WASHINGTON (Reuters) - Law enforcement officers arrested a man with multiple firearms near the White House on Sunday morning, the Secret Service and Washington Metropolitan Police Department said.
The man was arrested after he approached uniformed Secret Service officers at an intersection close to the White House, the Secret Service said in a statement on Monday.
A report by the Washington police on Sunday suggested a different version of events, saying the man was urinating in public when law enforcement officers approached him.
The man said he "came to the White House in order to speak with (Admiral) Mike Rogers and (General) Jim Mattis for advice on missing paychecks and how to get the dog chip out of my head," the police report said.
Law enforcement officers searched the man's car, a vehicle with Tennessee license plates bearing tags for the Fraternal Order of Police, an association of police officers, where they found firearms, brass knuckles, three folding knives, and ammunition, the report said.
"The encounter with the individual resulted in Secret Service Officers taking investigative action.

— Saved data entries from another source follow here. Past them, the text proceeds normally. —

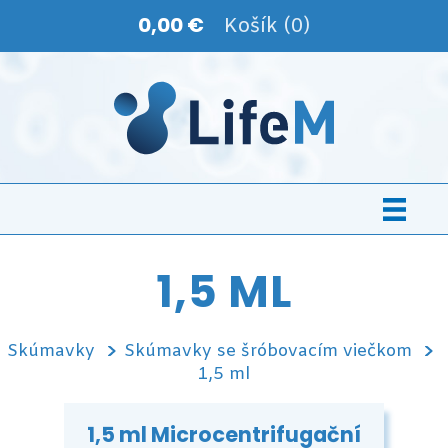
0,00 €
Košík (0)
1,5 ML
Skúmavky
Skúmavky se šróbovacím viečkom
1,5 ml
1,5 ml Microcentrifugační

The individual was arrested for possession of several firearms," the statement said.
Washington police said the man had been arrested for possessing a prohibited weapon, an unregistered firearm, and unregistered ammunition, as well as carrying a pistol without a license and a dangerous weapon outside of a home or business, and for unlawfully transporting a firearm.
He was sent for mental observation before being transported to a police station for processing, the police report said.
A series of security breaches, including people jumping over the fence into the White House grounds, prompted to the Secret Service to close public access in April to a sidewalk along the south fence of the White House.
Unattended packages and other security concerns frequently prompt the Secret Service to put the White House on lockdown, but many of the incidents turn out to be false alarms.
The Secret Service is the federal agency responsible for protecting top U.S. elected leaders, notably the president, and visiting foreign dignitaries.